# hi, i am v new to this!!!



## loopyloo (Sep 22, 2004)

hi,  
i hope i have done this correct! i have been reading your site for a while now and am v impressed with the help and support you all have for each other! 
me and my husband have just started a course of ivf/icsi/pgd we are on the third day of sniffing!!  

quite a way to go yet i've gathered, but i just feeling really low! hence y i'm up at some ungodly hour!!! - just wondered if anyone could tell me what the side effects are of the burserelin, i cant seem to stop crying!, v angry and cant sleep! are these effects of it or just me being emotional!!

thank you for your time and support 

loopyloo



p.s i have given up caffeiene, alcohol, and smoking and am eating healthy and am on pronatal vitamins any other ideas of what else to enhance my chances?


----------



## AussieMeg (Sep 5, 2004)

Hi there Daisy

I only joined FF last week and absolutely love it. I had and IVF cycle in May/June and was fortunate enough to have no side effects untl after the drugs stopped and then I got exactly the symptoms you describe so I would say it sounds like you are reacting to the drugs. However your symptoms are also usual for someone who has given up caffeine, alcohol and smoking!! 

Hang in there sweet the symptoms will pass and you are allowed to be indulged at this time, it is very stressful. I had 2 sessions of acupuncture during ET and it was great (I got pg but had a missed miscarriage at 8+4 weeks) and would recommend it

Welcome and hope this helps
Megan


----------



## loopyloo (Sep 22, 2004)

hi, 

thank you for that! i feel like a lot of you do i'm sure - very alone!! and v confused!!!

i'll hang in there!!! thank you 

loopyloo


----------



## Leanne (Jan 24, 2004)

Hi loopyloo,

Welcome to ff.

I am on day 6 of sniffing and the side effects i am experiencing are almost unbearable. Like you, i am very emotional with headaches mood swings etc... Just try to tell yourself that its all in a good cause and hopefully will all be worth it.

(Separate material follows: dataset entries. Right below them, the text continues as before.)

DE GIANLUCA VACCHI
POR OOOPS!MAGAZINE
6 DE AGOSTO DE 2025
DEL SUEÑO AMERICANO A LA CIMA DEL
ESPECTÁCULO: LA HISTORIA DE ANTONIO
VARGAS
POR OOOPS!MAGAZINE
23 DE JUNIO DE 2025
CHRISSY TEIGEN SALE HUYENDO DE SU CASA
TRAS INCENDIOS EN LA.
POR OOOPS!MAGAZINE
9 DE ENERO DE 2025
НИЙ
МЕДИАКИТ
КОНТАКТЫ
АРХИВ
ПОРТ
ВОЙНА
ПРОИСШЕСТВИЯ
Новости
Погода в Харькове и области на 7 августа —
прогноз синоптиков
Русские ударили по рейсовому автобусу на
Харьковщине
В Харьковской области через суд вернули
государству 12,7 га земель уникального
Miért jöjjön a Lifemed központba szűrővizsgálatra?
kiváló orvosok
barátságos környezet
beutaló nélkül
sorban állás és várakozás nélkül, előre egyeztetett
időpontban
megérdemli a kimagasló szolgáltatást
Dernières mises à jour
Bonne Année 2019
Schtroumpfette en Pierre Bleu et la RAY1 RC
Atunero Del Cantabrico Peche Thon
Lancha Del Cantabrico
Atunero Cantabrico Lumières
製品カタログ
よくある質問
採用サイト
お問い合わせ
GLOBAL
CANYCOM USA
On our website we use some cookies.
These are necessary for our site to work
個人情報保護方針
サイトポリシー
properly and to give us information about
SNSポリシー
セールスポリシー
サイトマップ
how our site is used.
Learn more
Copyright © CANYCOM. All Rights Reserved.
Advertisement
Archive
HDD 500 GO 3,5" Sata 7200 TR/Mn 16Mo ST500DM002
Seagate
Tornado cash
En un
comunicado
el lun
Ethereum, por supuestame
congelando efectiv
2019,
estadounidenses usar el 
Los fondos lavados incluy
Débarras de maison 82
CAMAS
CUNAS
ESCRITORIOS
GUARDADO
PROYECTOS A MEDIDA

Sounds like you are doing all you can to give you the best chance so hang in there.

Wishing you lots of luck,

L xx


----------



## Bels (Aug 21, 2004)

Hi Looploo,

Welcome to FF! ... I can't help you with your sniffing question, but I just wanted to say Good Luck !!!

Belinda xx


----------



## chick66 (Nov 18, 2003)

Hi LoopyLou
Welcome to the site.
I've not ever sniffed throught my treatments so I can help you there but so many people on here hjave and I am sure they'll share what they can with you.
Just wanted to wish you all the best for you treatment and really hoping for BFP for you.
Chick


----------



## Lilly (Apr 27, 2003)

Hi Loopyloo

Welcome to ff hun and im also sniffing at the minute the side affects are normal i am getting them but you will be glad to know when injections start they do go away wishing you all the best with your treatment goodluck 

love lilly xxx


----------



## Sarah Tidmarsh (Sep 21, 2004)

Hiya
I'm just 4 weeks into my first IVF / ICSI attempt with possible egg collection next Monday.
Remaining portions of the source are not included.